[Dataset items]
________________________________________

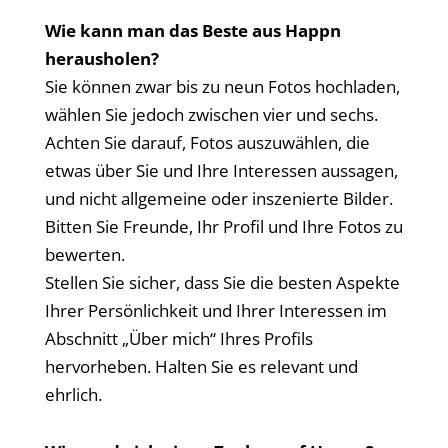
Wie kann man das Beste aus Happn
herausholen?
Sie können zwar bis zu neun Fotos hochladen,
wählen Sie jedoch zwischen vier und sechs.
Achten Sie darauf, Fotos auszuwählen, die
etwas über Sie und Ihre Interessen aussagen,
und nicht allgemeine oder inszenierte Bilder.
Bitten Sie Freunde, Ihr Profil und Ihre Fotos zu
bewerten.
Stellen Sie sicher, dass Sie die besten Aspekte
Ihrer Persönlichkeit und Ihrer Interessen im
Abschnitt „Über mich“ Ihres Profils
hervorheben. Halten Sie es relevant und
ehrlich.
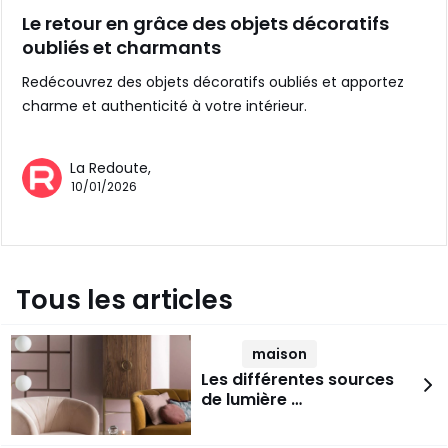
Le retour en grâce des objets décoratifs
oubliés et charmants
Redécouvrez des objets décoratifs oubliés et apportez
charme et authenticité à votre intérieur.
La Redoute,
10/01/2026
Tous les articles
maison
Les différentes sources
de lumière …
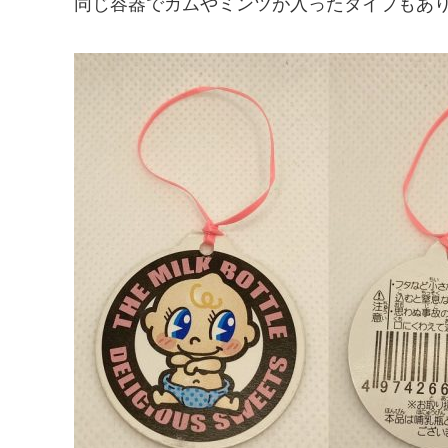
同じ容器でガムやミンツが入ったタイプもあ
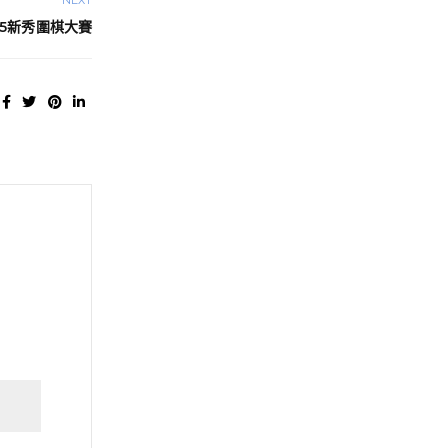
NEXT
25新秀圍棋大賽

________________________________________

◆ WHAT YOU HAVE TO DO
The answer must consist of each line from the data that includes the string "Interessen".

◆ RESPONSE
etwas über Sie und Ihre Interessen aussagen,
Ihrer Persönlichkeit und Ihrer Interessen im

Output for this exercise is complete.